Environmentalists, nonetheless, contend that the utilities are shirking their responsibility by not developing renewable possibilities on their own. Utilities say renewable energy is renewable energy no matter where it comes from. They also cleanse their guilt by agreeing that the power not come from the huge mega dams in northern Manitoba, which have erased native lands under water, although the source of energy once it gets to the states is next to impossible to determine. The power comes from northern Manitoba to a station in North Dakota and then to Duluth to help power mines in northern Minnesota. After that it comes into Wisconsin.

Utilities in Wisconsin were able to lobby the state last year to change the law in order to allow it to ink a $500 million deal with Manitoba Hydro for it to supply Wisconsin Public Service Corporation. Manitoba Hydro also has a preliminary agreement to sell $2 billion worth of power to Wisconsin Public Service Corporation starting in 2018.

Utilities in Wisconsin are required to ensure that by 2015, 10 percent of the electricity they sell will come from renewable sources. A bill that would increase that load to 25 percent by 2025 failed last year.

Illinois requires 75 percent of its renewable energy come from wind. Ohio says half of its renewable energy must come from in-state.

In 2010, Minnesota received 14 percent of its electricity – mostly hydropower – from Canada, while Wisconsin imported 3.4 percent, according to the U.S. Energy Information Administration.

Manitoba Hydro also hired lobbyists to try and make the Wisconsin bill broader to include all hydro power created in the province. The Wisconsin law requires that energy can only be counted as renewable from dams built after 2011. Manitoba Hydro happens to be spending some $5.6 billion on a generating station on the Nelson River,  and is planning another $5 billion station—the world’s largest—to be online in 2023.

Manitoba Hydro power first came to the states in North Dakota in the 1960s.

Manitoba, however, has had a long history of ignoring local input on its damming of major rivers in the far north of the province and stomping on public preferences to save major portions of its native lands.

When it first began major hydro projects in the northern part of the province the early 1970s, Manitoba Hydro didn’t inform its native communities, also known as Frist Nations, its intent to move several communities that would soon be under water. It went ahead with one of the most ambitious hydro projects in the world—spending billions to divert the flow of the historic Churchill River to the Nelson River—relatively unchecked.  The Nelson River is by far the workhorse for Manitoba Hydro. Known for its high-velocity currents, it’s been all but dammed up now.

Those moves went along with the Canadian philosophy of treating First Nations as second class citizens, “assimilating” them to cities beginning in 1911 and in turn allowing alcoholism to run rampant among the newly-urbanized tribes. They also became dependent on the government for their sustenance. Since then tribes began moving back to their original communities in the 1970s and now, in some cases, will have to move again because they will be under water.

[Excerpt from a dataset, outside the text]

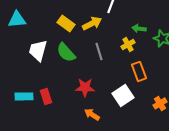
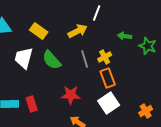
yellow rectangle: (66, 23) -> (39, 31), moved
yellow cross: (128, 44) -> (105, 57), moved
orange rectangle: (139, 71) -> (108, 78), moved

But since 2000 Manitoba Hydro has given the First Nations more of a piece of the action, which has caused mostly peace among the parties.

Like Wisconsin, 28 other states have renewable mandates and seven more have voluntary targets. Mandates range from 10 percent by 2015 in Wisconsin, to 40 percent by 2017 in Maine.

Obviously the U.S. is Manitoba Hydro’s top market also making it the second-largest energy trading partner with States.

Out east Hydro-Quebec is planning to export more energy as well. It’s in the process of $10.4 billion in new hydro plants and $7.8 billion in transmission lines. It’s trying to ink a deal to have its power go through New Hampshire, ultimately ending up in New York City.